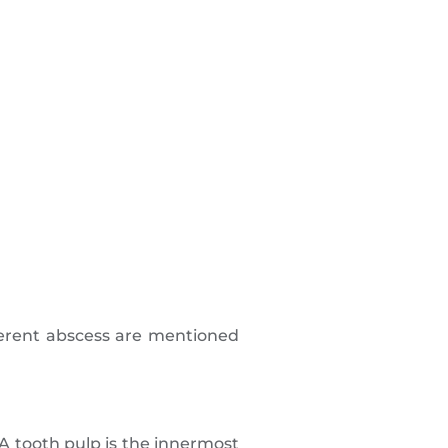
ferent abscess are mentioned
 A tooth pulp is the innermost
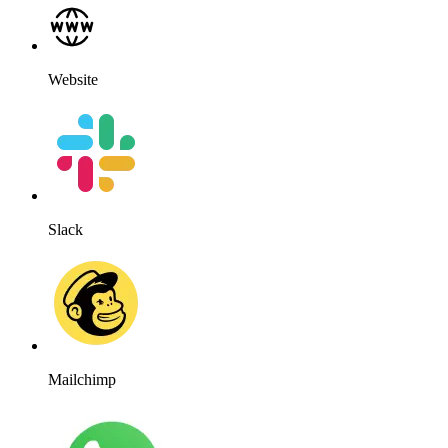
Website
Slack
Mailchimp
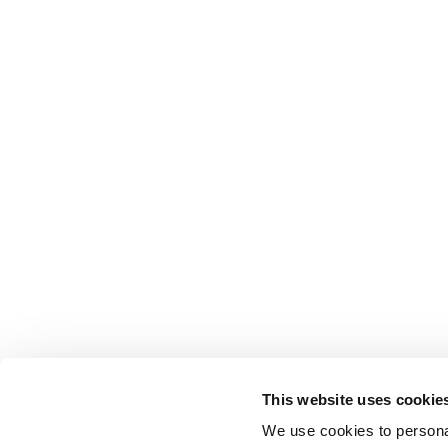
This website uses cookie
We use cookies to personal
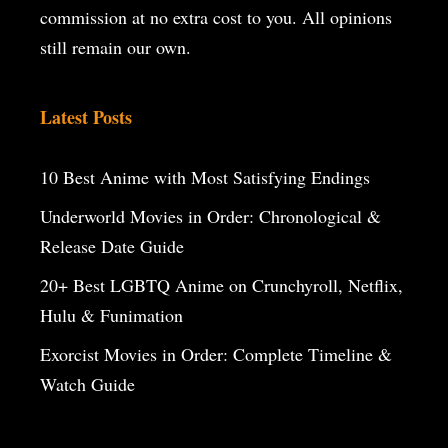
commission at no extra cost to you. All opinions
still remain our own.
Latest Posts
10 Best Anime with Most Satisfying Endings
Underworld Movies in Order: Chronological &
Release Date Guide
20+ Best LGBTQ Anime on Crunchyroll, Netflix,
Hulu & Funimation
Exorcist Movies in Order: Complete Timeline &
Watch Guide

..........

- _What is expected_
Look through the entries above and copy each line that has "Order" in it.

- _Written solution_
Underworld Movies in Order: Chronological &
Exorcist Movies in Order: Complete Timeline &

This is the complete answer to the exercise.